==== Entries supplied
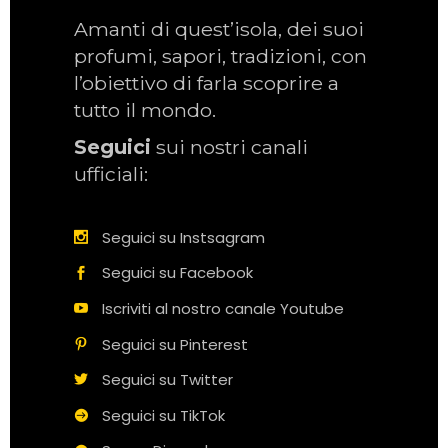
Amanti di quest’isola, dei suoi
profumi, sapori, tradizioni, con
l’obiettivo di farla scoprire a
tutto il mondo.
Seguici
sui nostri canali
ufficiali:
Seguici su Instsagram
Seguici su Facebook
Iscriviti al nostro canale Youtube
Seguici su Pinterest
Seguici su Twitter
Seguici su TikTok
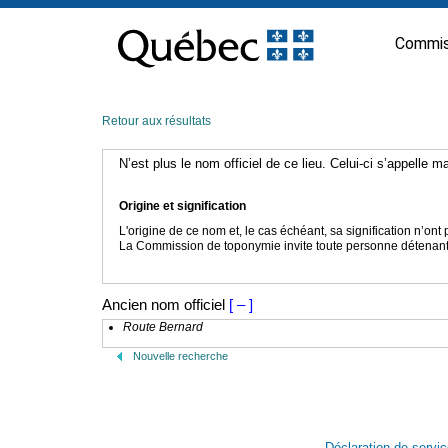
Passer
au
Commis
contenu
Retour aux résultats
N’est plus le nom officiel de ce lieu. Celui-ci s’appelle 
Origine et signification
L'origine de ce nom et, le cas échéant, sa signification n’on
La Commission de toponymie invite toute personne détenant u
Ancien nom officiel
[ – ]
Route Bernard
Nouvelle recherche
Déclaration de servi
========
Problem description: All the lines above are to be reproduced exactly, except the pictures.

Answer section:
Amanti di quest’isola, dei suoi
profumi, sapori, tradizioni, con
l’obiettivo di farla scoprire a
tutto il mondo.
Seguici
sui nostri canali
ufficiali:
Seguici su Instsagram
Seguici su Facebook
Iscriviti al nostro canale Youtube
Seguici su Pinterest
Seguici su Twitter
Seguici su TikTok
Passer
au
Commis
contenu
Retour aux résultats
N’est plus le nom officiel de ce lieu. Celui-ci s’appelle 
Origine et signification
L'origine de ce nom et, le cas échéant, sa signification n’on
La Commission de toponymie invite toute personne détenant u
Ancien nom officiel
[ – ]
Route Bernard
Nouvelle recherche
Déclaration de servi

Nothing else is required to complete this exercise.